Lord Fylingdale laughed pleasantly.
"Nay, captain, but there is another side to your picture also. Storms arise; the waves become billows; there are hidden rocks—where are your ships then?"
"The underwriters pay for all. There may be better money, I say, in ships than in land."
"Then the merchants should be richer than the landowners."
"Not always, by your leave, my lord. For there are too many merchants; and of landowners, such as your lordship, there are never more than a few. But some merchants are richer than some landowners. Of these my ward is one."
"I should like to know, captain, what you mean by rich. Your ward owns ships, and brings home their cargoes—turpentine and tar—a fragrant trade."
"The farmer's muck heap smells no sweeter, and pig-styes, my lord, are no ladies' bowers."
"Show me one of your ships, captain. If you have one in port, take me on board. Make me understand what this trade means. I doubt not that before long we shall all turn our ploughs into rudders, our maypoles into masts, and our oaks into ships, and so go a trading up and down the seas, and get rich like the merchants of Lynn Regis."

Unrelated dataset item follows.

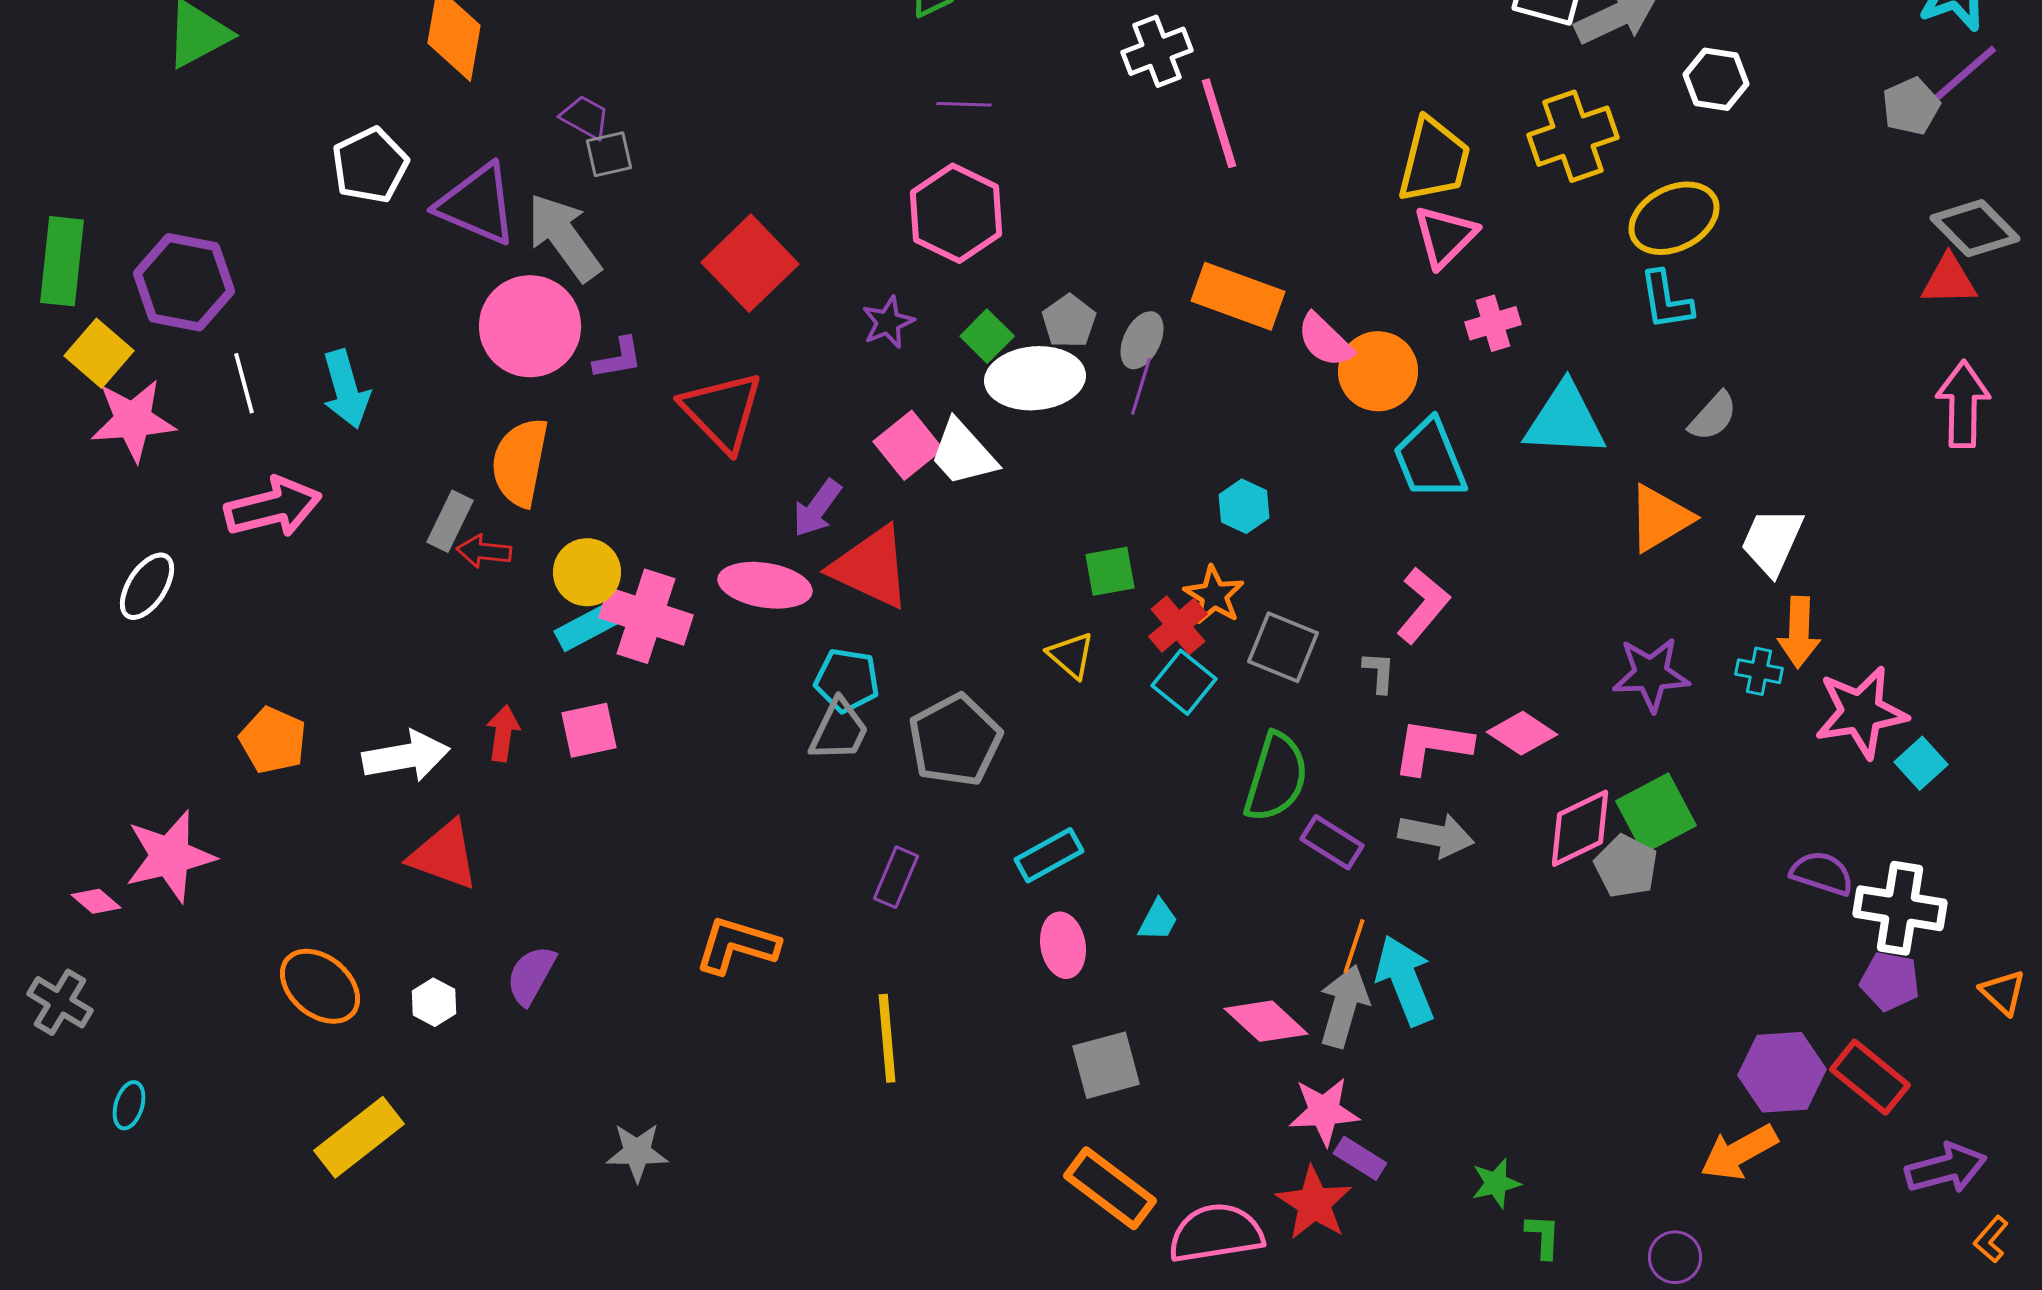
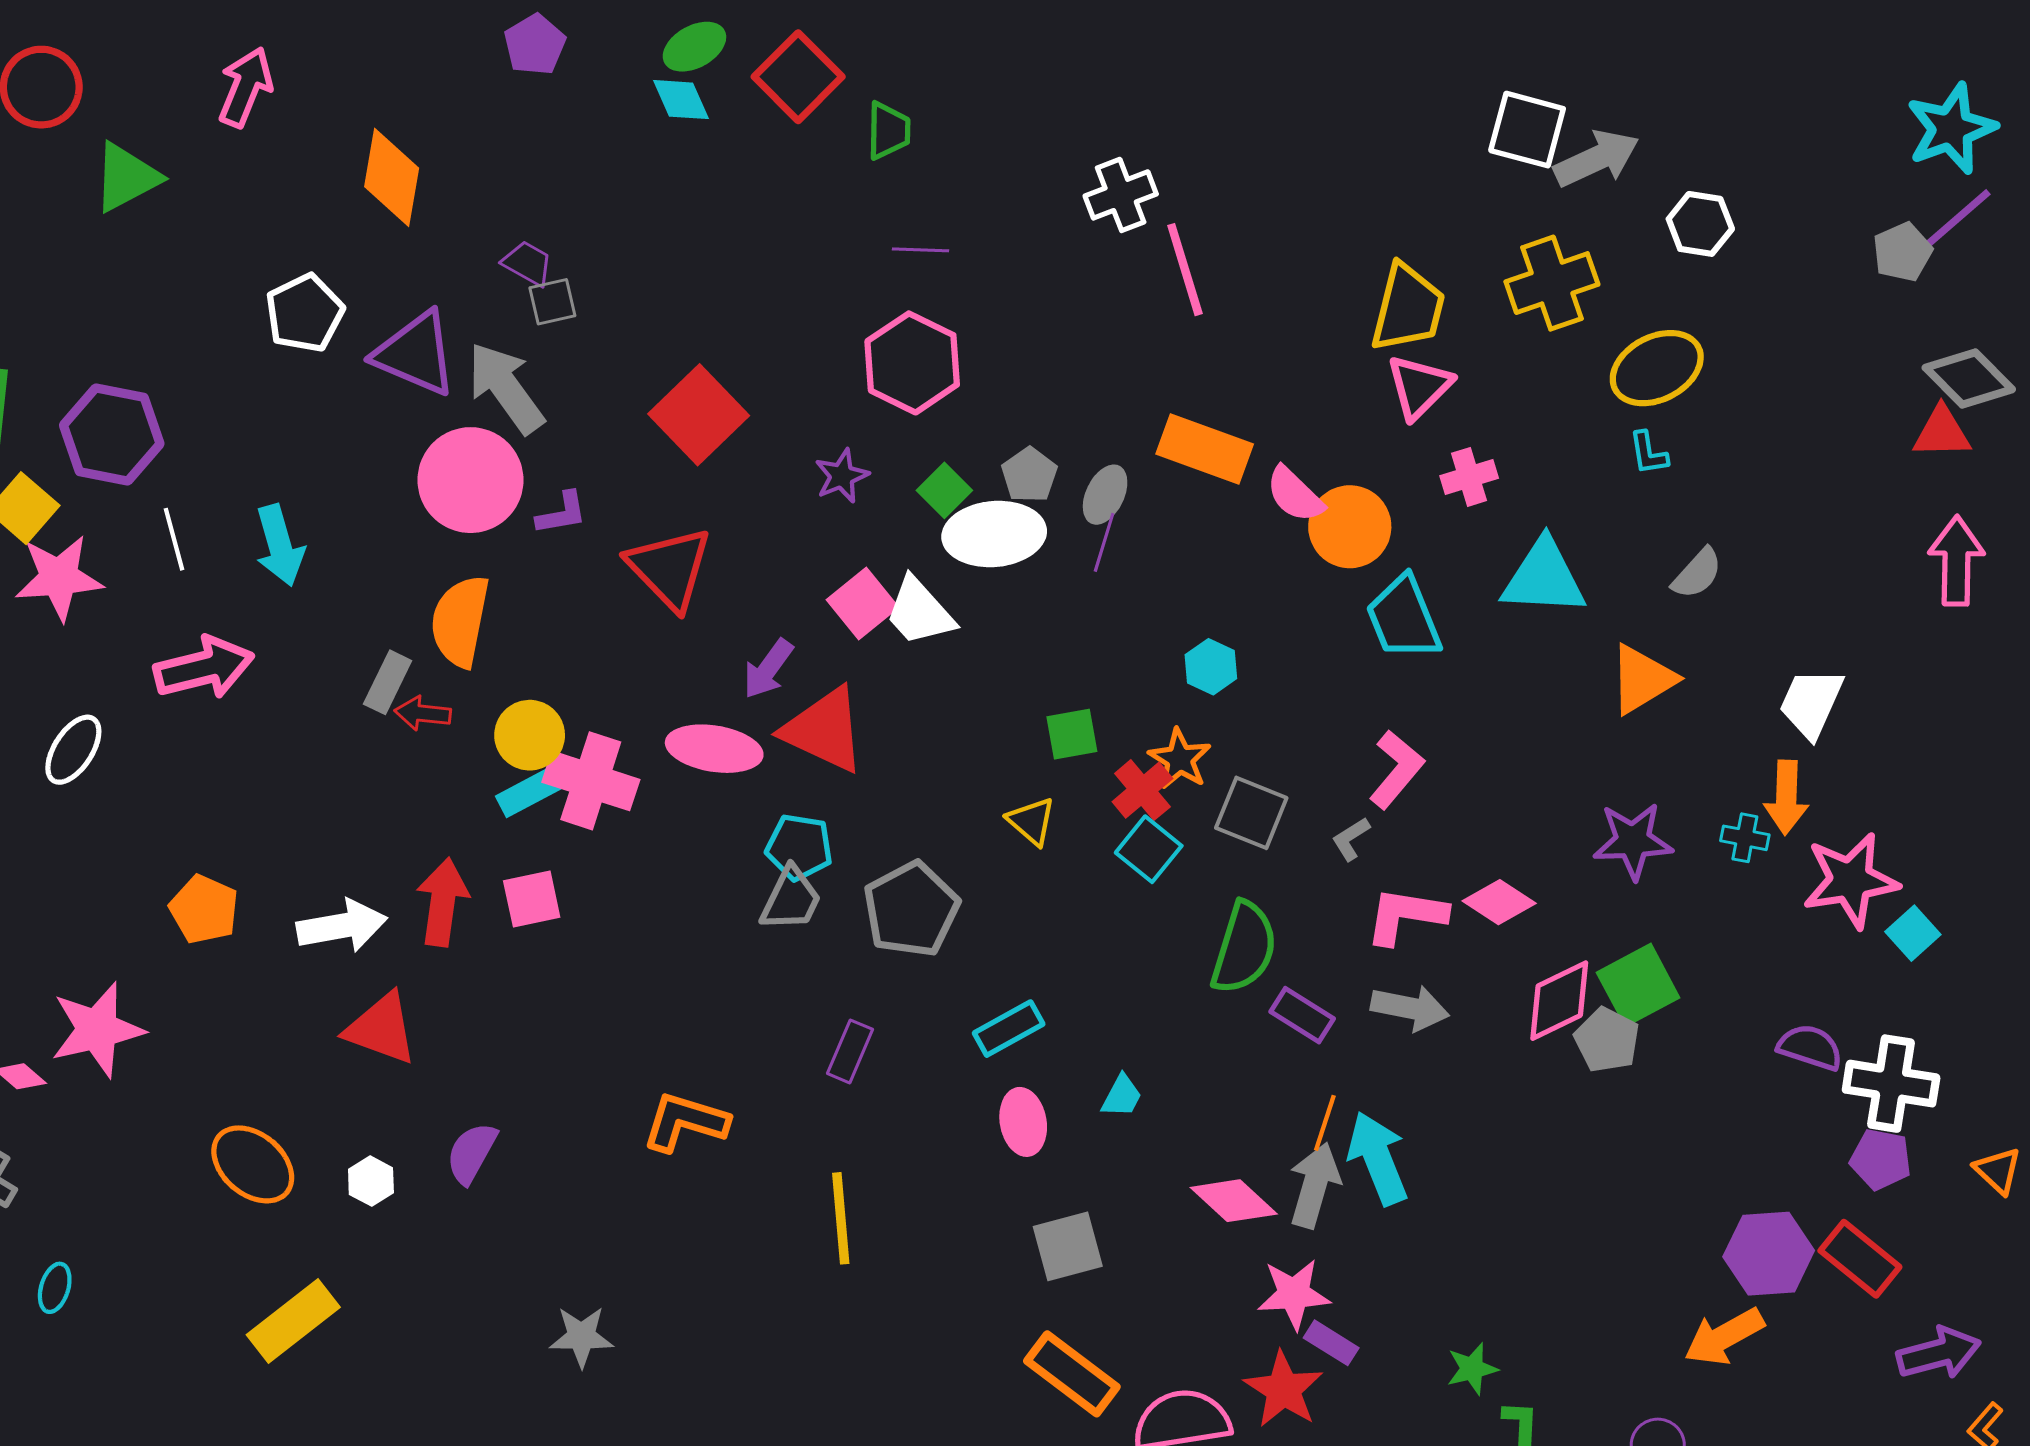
cyan L-shape: (1666, 300) -> (1648, 453), size x0.7
white trapezoid: (1772, 541) -> (1811, 703), moved
gray L-shape: (1379, 672) -> (1351, 839), turned -126
red arrow: (503, 733) -> (443, 902), size x1.5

I do not know how far he spoke truthfully; I am, on the whole, inclined to believe that he was actually ignorant of trade and shipping of any kind. He and his class build up a wall between themselves and those who carry on the trade which pours wealth into the country and push out their fleets into far distant seas; and he and his class imagine that they are a superior race to whom Providence hath delivered the work of administering the kingdom, with all the offices, prizes, places, and honours belonging to that work. They will not admit the merchants to any share; they fill the House of Commons—which should be an assembly containing the merchants, and who make the country rich—with placemen (their servants), and their own cousins, sons, and brothers. They command our armies and our navies; they are our judges and our magistrates; for them the poet writes, the player acts, the artist paints. They do not condescend to penetrate into the ports where the ships lie moored and the quays contain the treasures brought home and the treasures sent out. They grow continually poorer instead of richer; their gambling, their troops of servants, their drinking, their pleasant vices impoverish them; they sell their woods and pawn their revenues. All this time the merchants are growing richer; they live in places where they never see anything of the fashionable world—in villages outside London; in towns like Bristol, Lynn, Southampton, Newcastle, where there are no noble lords; they do not concern themselves about the government if only the seas are kept open.
Again, if these noblemen meet the merchants on any occasion their carriage is cold and proud. Perhaps they show an open scorn of trade; in any case, they treat them with scanty consideration, as people who have no rank. Even when they desire to conciliate these inferiors their manner is haughty, and they speak from a height.